RECORDS PROVIDED Block Start

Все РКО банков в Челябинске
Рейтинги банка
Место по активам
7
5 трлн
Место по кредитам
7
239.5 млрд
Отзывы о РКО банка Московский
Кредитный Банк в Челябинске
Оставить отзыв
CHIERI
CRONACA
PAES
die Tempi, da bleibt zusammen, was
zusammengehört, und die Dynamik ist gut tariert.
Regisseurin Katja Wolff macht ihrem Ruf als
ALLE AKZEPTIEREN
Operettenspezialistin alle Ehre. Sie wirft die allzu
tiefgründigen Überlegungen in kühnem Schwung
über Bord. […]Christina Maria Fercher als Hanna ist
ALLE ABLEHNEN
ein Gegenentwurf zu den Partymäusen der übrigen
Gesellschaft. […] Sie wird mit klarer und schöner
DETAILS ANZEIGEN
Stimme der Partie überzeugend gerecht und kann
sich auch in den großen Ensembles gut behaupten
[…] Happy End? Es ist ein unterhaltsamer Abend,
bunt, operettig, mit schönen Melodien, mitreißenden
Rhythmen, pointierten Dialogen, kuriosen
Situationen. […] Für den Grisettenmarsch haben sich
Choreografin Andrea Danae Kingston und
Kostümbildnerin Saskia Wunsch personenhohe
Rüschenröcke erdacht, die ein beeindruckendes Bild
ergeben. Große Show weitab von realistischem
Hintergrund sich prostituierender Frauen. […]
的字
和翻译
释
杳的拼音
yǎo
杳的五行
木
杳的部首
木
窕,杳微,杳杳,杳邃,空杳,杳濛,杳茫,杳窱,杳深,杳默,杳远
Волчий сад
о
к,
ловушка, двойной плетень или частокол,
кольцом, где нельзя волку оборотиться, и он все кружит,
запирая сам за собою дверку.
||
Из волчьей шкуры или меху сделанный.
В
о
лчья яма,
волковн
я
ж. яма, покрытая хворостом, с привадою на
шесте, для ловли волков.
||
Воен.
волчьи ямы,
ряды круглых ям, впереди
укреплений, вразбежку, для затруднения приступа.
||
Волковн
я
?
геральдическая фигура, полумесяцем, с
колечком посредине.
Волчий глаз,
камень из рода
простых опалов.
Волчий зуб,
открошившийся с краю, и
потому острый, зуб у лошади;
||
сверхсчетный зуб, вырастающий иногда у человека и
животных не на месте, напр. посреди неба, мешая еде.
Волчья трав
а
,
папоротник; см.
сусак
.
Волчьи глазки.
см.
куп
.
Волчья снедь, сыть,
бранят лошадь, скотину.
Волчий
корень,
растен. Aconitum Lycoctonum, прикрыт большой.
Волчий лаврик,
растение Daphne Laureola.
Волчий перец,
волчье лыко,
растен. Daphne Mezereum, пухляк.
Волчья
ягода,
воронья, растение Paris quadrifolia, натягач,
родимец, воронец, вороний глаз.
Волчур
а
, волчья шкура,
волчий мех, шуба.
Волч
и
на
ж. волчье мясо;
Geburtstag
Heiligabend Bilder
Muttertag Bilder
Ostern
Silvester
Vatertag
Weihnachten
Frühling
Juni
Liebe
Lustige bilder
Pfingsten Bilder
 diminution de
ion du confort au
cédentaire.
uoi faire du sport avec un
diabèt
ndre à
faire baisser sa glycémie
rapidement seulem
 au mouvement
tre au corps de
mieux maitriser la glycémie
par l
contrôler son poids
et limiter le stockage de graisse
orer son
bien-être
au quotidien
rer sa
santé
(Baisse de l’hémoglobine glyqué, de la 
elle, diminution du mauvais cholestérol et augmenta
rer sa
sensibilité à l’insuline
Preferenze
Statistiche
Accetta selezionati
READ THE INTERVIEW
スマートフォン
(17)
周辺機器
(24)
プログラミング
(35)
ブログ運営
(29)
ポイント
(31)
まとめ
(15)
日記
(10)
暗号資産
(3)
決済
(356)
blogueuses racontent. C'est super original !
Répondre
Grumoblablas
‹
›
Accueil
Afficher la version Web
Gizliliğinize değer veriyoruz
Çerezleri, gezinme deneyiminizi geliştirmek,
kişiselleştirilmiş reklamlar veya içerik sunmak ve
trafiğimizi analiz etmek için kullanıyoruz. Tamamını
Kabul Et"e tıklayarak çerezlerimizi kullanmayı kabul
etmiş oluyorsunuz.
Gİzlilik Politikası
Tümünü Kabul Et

RECORDS PROVIDED Block End

### DIRECTIONS FOR THIS TASK
Tell how many lines in the material above include the word "diminution", giving the number only.

### RESPONSE BOX
2